- **STUDY MATERIAL**:
· · ·

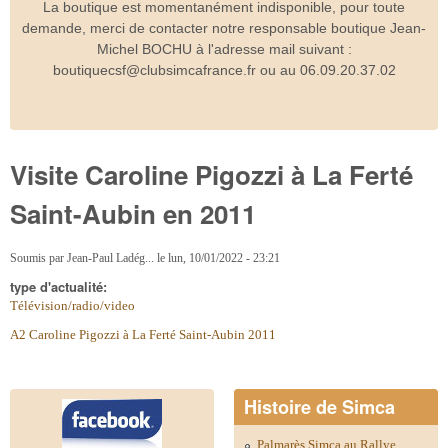
La boutique est momentanément indisponible, pour toute
demande, merci de contacter notre responsable boutique Jean-
Michel BOCHU à l'adresse mail suivant :
boutiquecsf@clubsimcafrance.fr ou au 06.09.20.37.02
Visite Caroline Pigozzi à La Ferté
Saint-Aubin en 2011
Soumis par
Jean-Paul Ladég...
le
lun, 10/01/2022 - 23:21
type d'actualité:
Télévision/radio/video
A2 Caroline Pigozzi à La Ferté Saint-Aubin 2011
Histoire de Simca
Palmarès Simca au Rallye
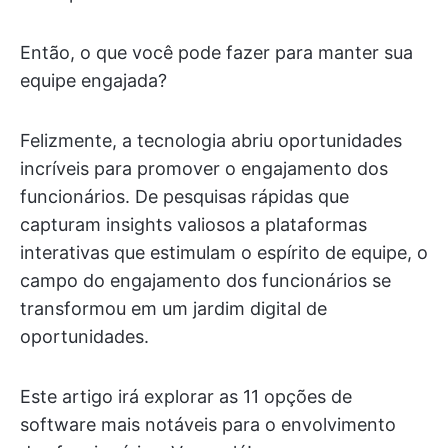
Então, o que você pode fazer para manter sua
equipe engajada?
Felizmente, a tecnologia abriu oportunidades
incríveis para promover o engajamento dos
funcionários. De pesquisas rápidas que
capturam insights valiosos a plataformas
interativas que estimulam o espírito de equipe, o
campo do engajamento dos funcionários se
transformou em um jardim digital de
oportunidades.
Este artigo irá explorar as 11 opções de
software mais notáveis para o envolvimento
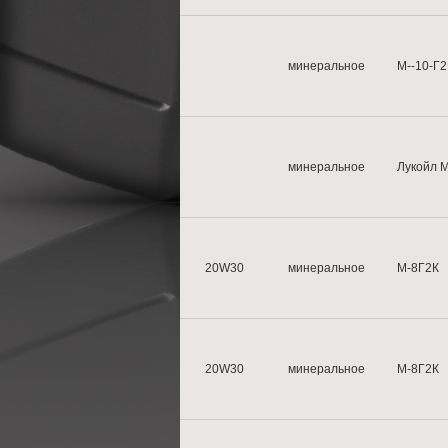
минеральное
М--10-Г
минеральное
Лукойл 
20W30
минеральное
М-8Г2К
20W30
минеральное
М-8Г2К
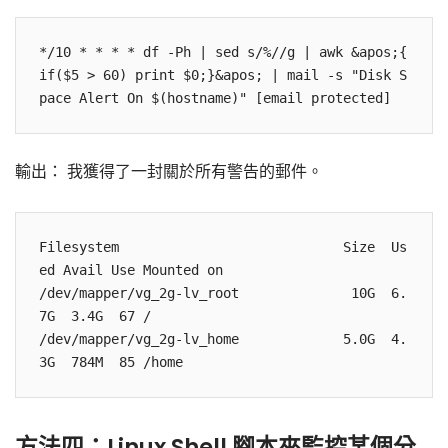
*/10 * * * * df -Ph | sed s/%//g | awk &apos;{ 
if($5 > 60) print $0;}&apos; | mail -s "Disk S
pace Alert On $(hostname)" [email protected]
輸出： 我獲得了一封關於所有警告的郵件。
Filesystem                            Size  Us
ed Avail Use Mounted on

/dev/mapper/vg_2g-lv_root              10G  6.
7G  3.4G  67 /

/dev/mapper/vg_2g-lv_home             5.0G  4.
3G  784M  85 /home
方法四：Linux Shell 腳本來監控某個分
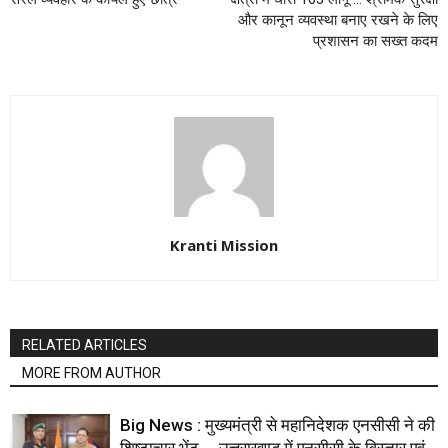
और कानून व्यवस्था बनाए रखने के लिए
प्रशासन का सख्त कदम
Kranti Mission
RELATED ARTICLES
MORE FROM AUTHOR
Big News : मुख्यमंत्री से महानिदेशक एनसीसी ने की
शिष्टाचार भेंट … उत्तराखण्ड में एनसीसी के विस्तार एवं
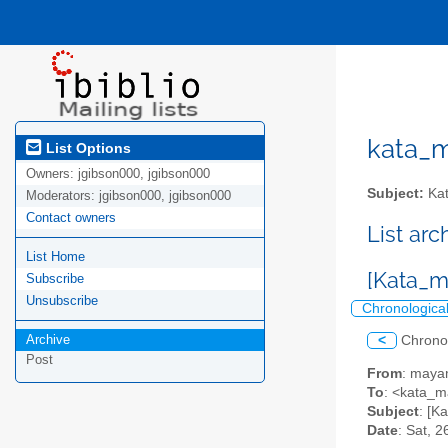
kata_ma
List Options
Owners:
jgibson000, jgibson000
Subject:
Kat
Moderators:
jgibson000, jgibson000
Contact owners
List ar
List Home
[Kat
Subscribe
Unsubscribe
Chronologica
Archive
<
Chrono
Post
From
: maya
To
: <kata_ma
Subject
: 
Date
: Sat, 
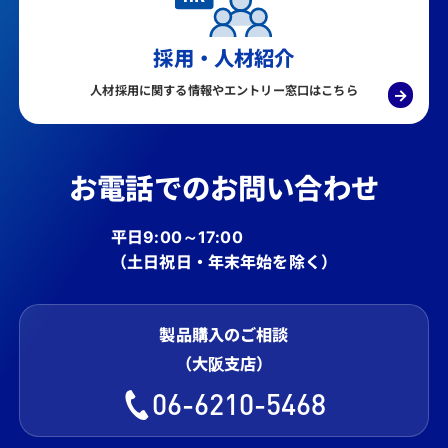
採用・人材紹介
人材採用に関する情報やエントリー窓口はこちら
→
お電話でのお問い合わせ
平日9:00～17:00
（土日祝日・年末年始を除く）
製品購入のご相談
（大阪支店）
06-6210-5468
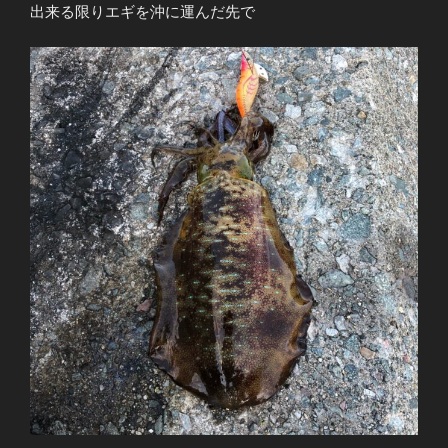
出来る限りエギを沖に運んだ先で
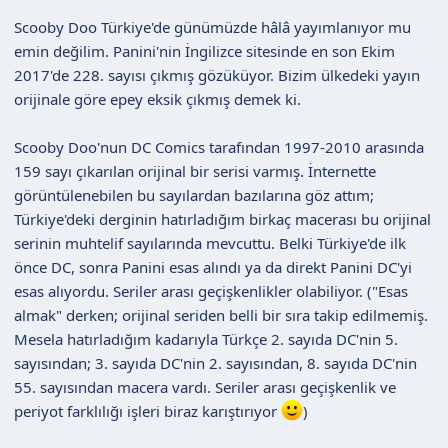
Scooby Doo Türkiye'de günümüzde hâlâ yayımlanıyor mu
emin değilim. Panini'nin İngilizce sitesinde en son Ekim
2017'de 228. sayısı çıkmış gözüküyor. Bizim ülkedeki yayın
orijinale göre epey eksik çıkmış demek ki.
Scooby Doo'nun DC Comics tarafından 1997-2010 arasında
159 sayı çıkarılan orijinal bir serisi varmış. İnternette
görüntülenebilen bu sayılardan bazılarına göz attım;
Türkiye'deki derginin hatırladığım birkaç macerası bu orijinal
serinin muhtelif sayılarında mevcuttu. Belki Türkiye'de ilk
önce DC, sonra Panini esas alındı ya da direkt Panini DC'yi
esas alıyordu. Seriler arası geçişkenlikler olabiliyor. ("Esas
almak" derken; orijinal seriden belli bir sıra takip edilmemiş.
Mesela hatırladığım kadarıyla Türkçe 2. sayıda DC'nin 5.
sayısından; 3. sayıda DC'nin 2. sayısından, 8. sayıda DC'nin
55. sayısından macera vardı. Seriler arası geçişkenlik ve
periyot farklılığı işleri biraz karıştırıyor
)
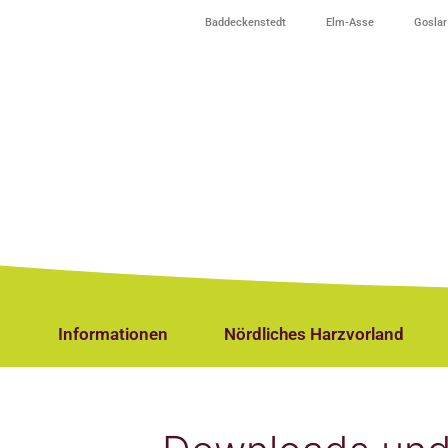
Baddeckenstedt
Elm-Asse
Goslar
Informationen
Nördliches Harzvorland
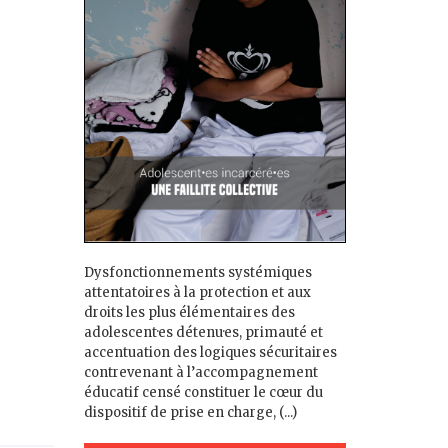
Dysfonctionnements systémiques
attentatoires à la protection et aux
droits les plus élémentaires des
adolescent·es détenu·es, primauté et
accentuation des logiques sécuritaires
contrevenant à l’accompagnement
éducatif censé constituer le cœur du
dispositif de prise en charge, (...)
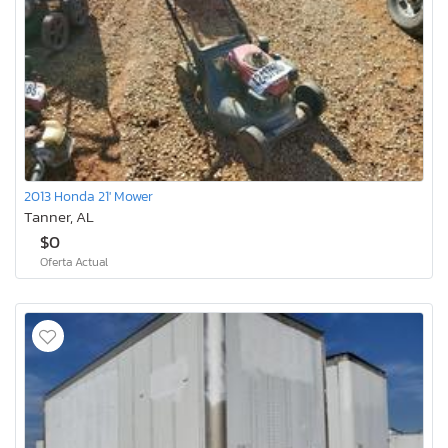
2013 Honda 21' Mower
Tanner, AL
$0
Oferta Actual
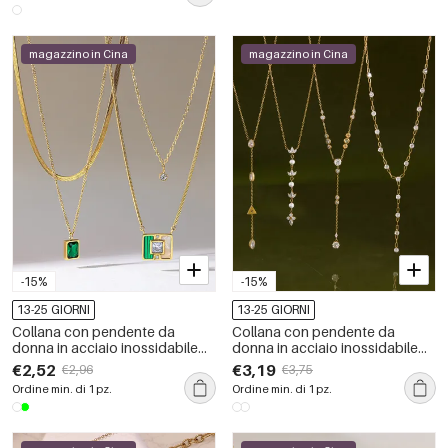
magazzino in Cina
magazzino in Cina
-15%
-15%
13-25 GIORNI
13-25 GIORNI
Collana con pendente da
Collana con pendente da
donna in acciaio inossidabile
donna in acciaio inossidabile
impermeabile color oro con
impermeabile color oro con
€2,52
€3,19
€2,96
€3,75
zirconi
zirconi
Ordine min. di 1 pz.
Ordine min. di 1 pz.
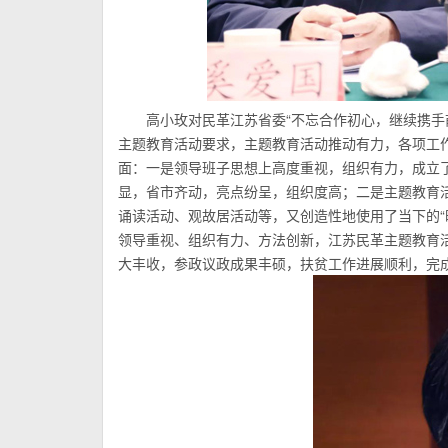
高小玫对民革江苏省委“不忘合作初心，继续携手
主题教育活动要求，主题教育活动推动有力，各项工
面：一是领导班子思想上高度重视，组织有力，成立
显，省市齐动，亮点纷呈，组织度高；二是主题教育
诵读活动、观故居活动等，又创造性地使用了当下的“
领导重视、组织有力、方法创新，江苏民革主题教育
大丰收，参政议政成果丰硕，扶贫工作进展顺利，完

· · ·

- **YOUR ASSIGNMENT**:
Beginning with the line holding "pace Alert On" in the material above, restate word for word each line through the line holding "görüntülenebilen bu sayılardan", and exclude pictures.

- **SOLUTION TO THIS PROBLEM**:
pace Alert On $(hostname)" [email protected]
輸出： 我獲得了一封關於所有警告的郵件。
Filesystem                            Size  Us
ed Avail Use Mounted on

/dev/mapper/vg_2g-lv_root              10G  6.
7G  3.4G  67 /

/dev/mapper/vg_2g-lv_home             5.0G  4.
3G  784M  85 /home
方法四：Linux Shell 腳本來監控某個分
और कानून व्यवस्था बनाए रखने के लिए
प्रशासन का सख्त कदम
Kranti Mission
RELATED ARTICLES
MORE FROM AUTHOR
Big News : मुख्यमंत्री से महानिदेशक एनसीसी ने की
शिष्टाचार भेंट … उत्तराखण्ड में एनसीसी के विस्तार एवं
kata_ma
List Options
Owners:
jgibson000, jgibson000
Subject:
Kat
Moderators:
jgibson000, jgibson000
Contact owners
List ar
List Home
[Kat
Subscribe
Unsubscribe
Chronologica
Archive
<
Chrono
Post
From
: maya
To
: <kata_ma
Subject
: 
Date
: Sat, 
採用・人材紹介
人材採用に関する情報やエントリー窓口はこちら
→
お電話でのお問い合わせ
平日9:00～17:00
（土日祝日・年末年始を除く）
製品購入のご相談
（大阪支店）
06-6210-5468
出来る限りエギを沖に運んだ先で
Scooby Doo Türkiye'de günümüzde hâlâ yayımlanıyor mu
emin değilim. Panini'nin İngilizce sitesinde en son Ekim
2017'de 228. sayısı çıkmış gözüküyor. Bizim ülkedeki yayın
orijinale göre epey eksik çıkmış demek ki.
Scooby Doo'nun DC Comics tarafından 1997-2010 arasında
159 sayı çıkarılan orijinal bir serisi varmış. İnternette
görüntülenebilen bu sayılardan bazılarına göz attım;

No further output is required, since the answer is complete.